Bitcoin dropped 4.2% to $60,200 as of 07:00 UTC, extending losses from the previous session as risk assets sold off across Asia and the US. The decline came as SK Hynix shares listed on the Korea Exchange closed 15.4% lower — the steepest drop in the company's history — one trading day after its $26.5 billion Nasdaq debut, the largest-ever US listing by a foreign company. Rival Samsung Electronics lost more than 10%, triggering a circuit breaker that halted Kospi trading for 20 minutes. The benchmark index closed nearly 9% lower.
"The current memory upcycle is tracking substantially stronger than expected, but our base case continues to assume normalization in cycle dynamics, limiting upside at current levels," Lorraine Tan, an analyst at Morningstar, wrote in a note Friday, valuing SK Hynix's ADRs at $160.
The selloff spread beyond South Korea. Japan's Nikkei 225 fell about 2%, while memory chip maker Kioxia slumped nearly 13%. US equity futures pointed lower, with the tech-heavy Nasdaq 100 down 1% as of 07:00 UTC. The simultaneous decline in Bitcoin and tech stocks pointed to a macro-driven risk-off shift as traders positioned ahead of US core inflation data due later this week.
Bitcoin's technical setup added to the bearish case. The cryptocurrency broke down from a rising wedge pattern that had formed over the past two weeks, a formation that technical analysts often interpret as a reversal signal.

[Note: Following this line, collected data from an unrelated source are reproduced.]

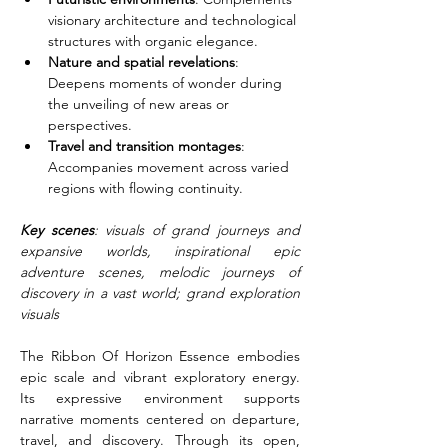
visionary architecture and technological 
structures with organic elegance.
Nature and spatial revelations
: 
Deepens moments of wonder during 
the unveiling of new areas or 
perspectives.
Travel and transition montages
: 
Accompanies movement across varied 
regions with flowing continuity.
Key scenes
: visuals of grand journeys and 
expansive worlds, inspirational epic 
adventure scenes, melodic journeys of 
discovery in a vast world; grand exploration 
visuals
The Ribbon Of Horizon Essence embodies 
epic scale and vibrant exploratory energy. 
Its expressive environment supports 
narrative moments centered on departure, 
travel, and discovery. Through its open, 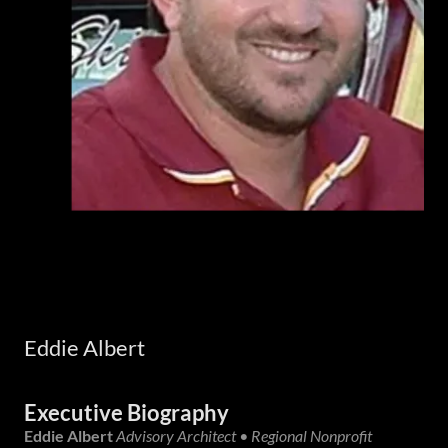
Eddie Albert
Executive Biography
Eddie Albert
Advisory Architect • Regional Nonprofit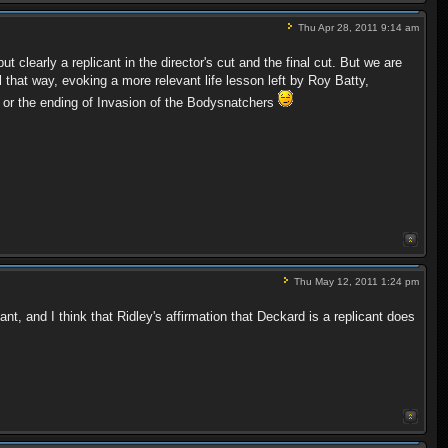
Thu Apr 28, 2011 9:14 am
 clearly a replicant in the director's cut and the final cut. But we are
that way, evoking a more relevant life lesson left by Roy Batty,
e or the ending of Invasion of the Bodysnatchers
Thu May 12, 2011 1:24 pm
t, and I think that Ridley's affirmation that Deckard is a replicant does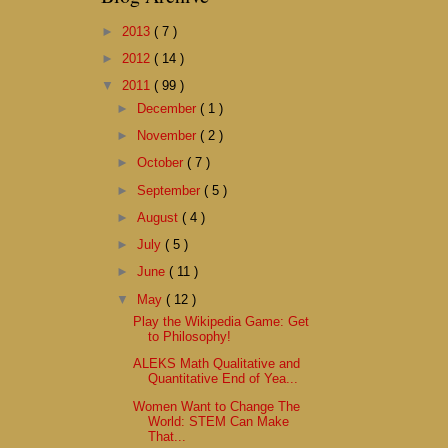
►
2013
( 7 )
►
2012
( 14 )
▼
2011
( 99 )
►
December
( 1 )
►
November
( 2 )
►
October
( 7 )
►
September
( 5 )
►
August
( 4 )
►
July
( 5 )
►
June
( 11 )
▼
May
( 12 )
Play the Wikipedia Game: Get
to Philosophy!
ALEKS Math Qualitative and
Quantitative End of Yea...
Women Want to Change The
World: STEM Can Make
That...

The measured move target from the breakdown sits near $58,500, a level that would represent a roughly 3% decline from current prices. A confirmed break below the psychological $60,000 mark could accelerate selling pressure, potentially triggering cascading liquidations across leveraged positions. Open interest across major exchanges stood at $34.2 billion as of Monday morning, with funding rates turning negative on Binance and OKX, indicating that short sellers were paying to maintain bearish positions.

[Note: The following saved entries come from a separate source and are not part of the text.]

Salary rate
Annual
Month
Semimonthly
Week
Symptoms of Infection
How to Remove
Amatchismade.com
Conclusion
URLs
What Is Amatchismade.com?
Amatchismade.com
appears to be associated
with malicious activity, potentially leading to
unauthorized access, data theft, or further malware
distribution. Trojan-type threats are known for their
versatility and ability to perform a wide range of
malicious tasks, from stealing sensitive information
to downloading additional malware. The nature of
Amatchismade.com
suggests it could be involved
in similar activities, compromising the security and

The macro calendar this week is the next catalyst. US core CPI for June, due Wednesday, will shape expectations for the Federal Reserve's September rate decision. A hotter-than-expected print could push the 10-year Treasury yield higher, further pressuring risk assets including Bitcoin. The correlation between Bitcoin and the Nasdaq 100 has remained elevated at 0.72 over the past 30 days, according to CoinMetrics data, suggesting the two asset classes are likely to move in tandem through the inflation release.
This article is for informational purposes only and does not constitute investment advice.